Authors: Guo C, Li Y, Zhang R, Zhang Y, Zhao J, Yao J, Sun J, Dong J, Liao L

Abstract: Background: Accumulating evidences indicate that the apoptosis of proximal tubular epithelial cells (PTECs) play a vital role in the progression of the diabetic kidney disease (DKD). This study aimed to explore the therapeutic potential of salidroside (SAL) in DKD and its underlying mechanism in anti-apoptosis of PTECs.
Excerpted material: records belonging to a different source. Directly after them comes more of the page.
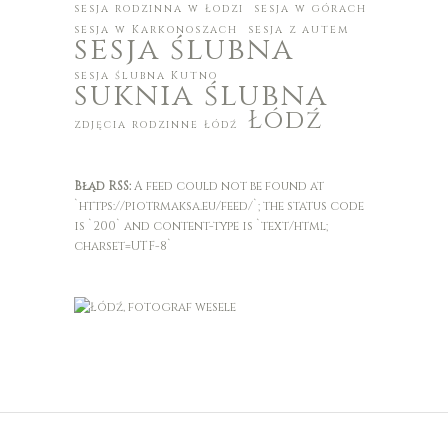
sesja rodzinna w Łodzi
sesja w górach
sesja w Karkonoszach
sesja z autem
sesja ślubna
sesja ślubna Kutno
suknia ślubna
Łódź
zdjęcia rodzinne Łódź
Błąd RSS:
A feed could not be found at
`https://piotrmaksa.eu/feed/`; the status code
is `200` and content-type is `text/html;
charset=UTF-8`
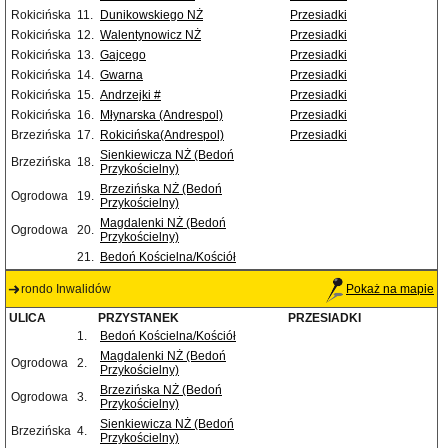
Rokicińska
11.
Dunikowskiego NŻ
Przesiadki
Rokicińska
12.
Walentynowicz NŻ
Przesiadki
Rokicińska
13.
Gajcego
Przesiadki
Rokicińska
14.
Gwarna
Przesiadki
Rokicińska
15.
Andrzejki #
Przesiadki
Rokicińska
16.
Młynarska (Andrespol)
Przesiadki
Brzezińska
17.
Rokicińska(Andrespol)
Przesiadki
Sienkiewicza NŻ (Bedoń
Brzezińska
18.
Przykościelny)
Brzezińska NŻ (Bedoń
Ogrodowa
19.
Przykościelny)
Magdalenki NŻ (Bedoń
Ogrodowa
20.
Przykościelny)
21.
Bedoń Kościelna/Kościół
rondo Inwalidów
Pokaż na mapie
ULICA
PRZYSTANEK
PRZESIADKI
1.
Bedoń Kościelna/Kościół
Magdalenki NŻ (Bedoń
Ogrodowa
2.
Przykościelny)
Brzezińska NŻ (Bedoń
Ogrodowa
3.
Przykościelny)
Sienkiewicza NŻ (Bedoń
Brzezińska
4.
Przykościelny)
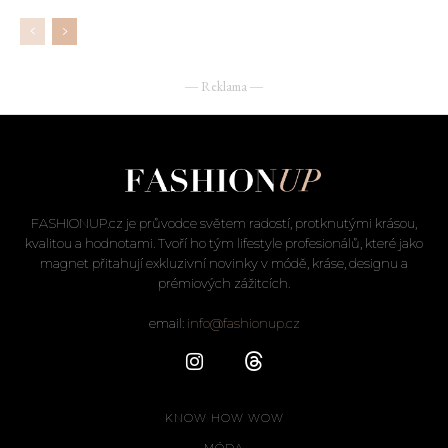
― Reklama ―
FASHIONUP.cz je průvodce světem radostí, protknutými krásou,
kvalitou a hodnotami. Tvoří ho tým lifestyle profesionálů, které jako
magnet přitahují exkluzivní novinky v módě, kráse, designu a
prémiových zážitcích.
email:
info@fashionup.cz
KNOW HOW WOW
MÓDA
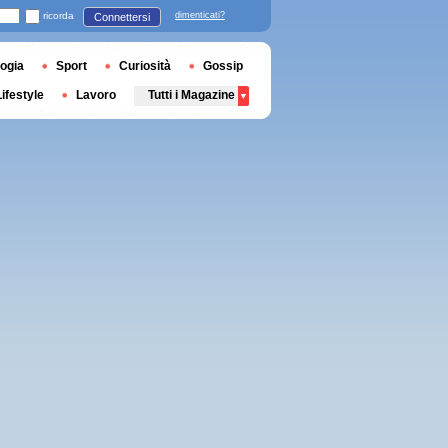
ricorda
dimenticati?
Connettersi
ogia
Sport
Curiosità
Gossip
Lifestyle
Lavoro
Tutti i Magazine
Methods: Twenty-eight male Wistar rats were allocated into four groups: sham-operated, uninephrectomy (unx), diabetes with uninephrectomy (DKD) and DKD treated with SAL (DKD + SAL). SAL (70 mg/kg) was gavage administered for 8 weeks. 24-h albuminuria and serum creatinine (SCr), blood urea nitrogen (BUN), renal histological changes were examined. The silico analysis was used to identify the main therapeutic targets and pathways of SAL involved in DKD treatment. Apoptosis was determined by TUNEL and Annexin V-FITC/PI double staining in vivo and in vitro, respectively. The expression of BIM, BAX, and cleaved caspase-3 were evaluated by western blot and immunostaining. Results: Treatment with SAL significantly attenuated diabetic kidney injury via inhibiting 24-h albuminuria, SCr, BUN, glomerular mesangial dilatation and tubular injury in DKD rats. The silico analysis identified the intrinsic apoptotic pathway as an important pathway responsible for the nephroprotective properties of SAL. Our data validated that SAL effectively inhibited the apoptosis of PTECs induced by high-glucose (HG), both in vitro and in vivo. Silence of BIM by shRNA in HK-2 cells prevented HG-induced apoptosis. The up-regulated BIM and its downstream targets (BAX and cleaved caspase-3) were also inhibited by SAL. Conclusion: In summary, SAL significantly relieved DKD. And the possible mechanisms might be partially attributed to inhibiting apoptosis of proximal renal tubular cells. The apoptotic protein BIM could be an important target of SAL in this process.